[Activity] A picture-free, exact copy of all the records below is the goal.

[Provided material]
··········
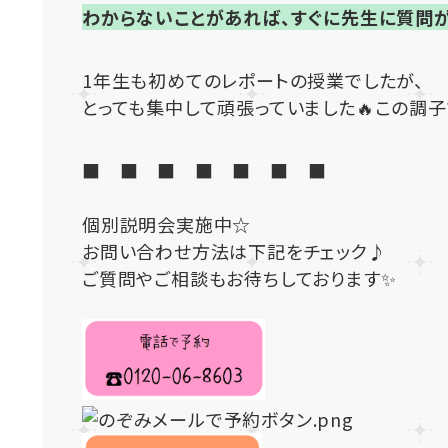
わからないことがあれば、すぐに先生に質問
1年生も初めてのレポートの授業でしたが、
とっても集中して頑張っていました🔥この調子
■ ■ ■ ■ ■ ■ ■
個別説明会実施中☆
お問い合わせ方法は下記をチェック♪
ご質問やご相談もお待ちしております✨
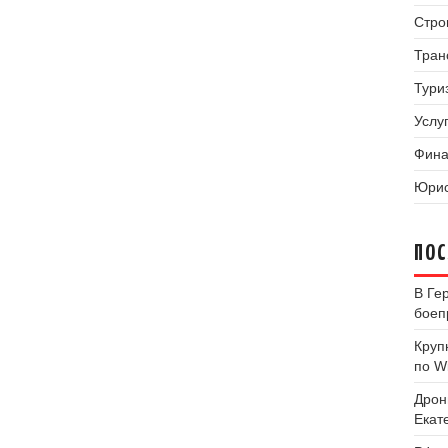
Стро
Тран
Тури
Услуг
Фина
Юрис
ПОС
В Ге
боеп
Круп
по Wi
Дрон
Екат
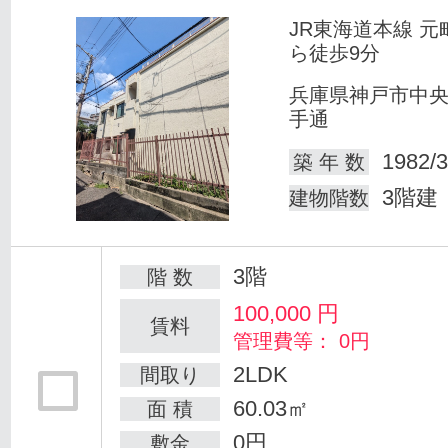
JR東海道本線 元
ら徒歩9分
兵庫県神戸市中
手通
1982/3
築 年 数
3階建
建物階数
3階
階 数
100,000
円
賃料
管理費等： 0円
2LDK
間取り
60.03㎡
面 積
0円
敷金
··········
[Exercise answer]
わからないことがあれば、すぐに先生に質問
1年生も初めてのレポートの授業でしたが、
とっても集中して頑張っていました🔥この調子
■ ■ ■ ■ ■ ■ ■
個別説明会実施中☆
お問い合わせ方法は下記をチェック♪
ご質問やご相談もお待ちしております✨
Стро
Тран
Тури
Услуг
Фина
Юрис
ПОС
В Ге
боеп
Круп
по Wi
Дрон
Екат
JR東海道本線 元
ら徒歩9分
兵庫県神戸市中
手通
1982/3
築 年 数
3階建
建物階数
3階
階 数
100,000
円
賃料
管理費等： 0円
2LDK
間取り
60.03㎡
面 積
0円
敷金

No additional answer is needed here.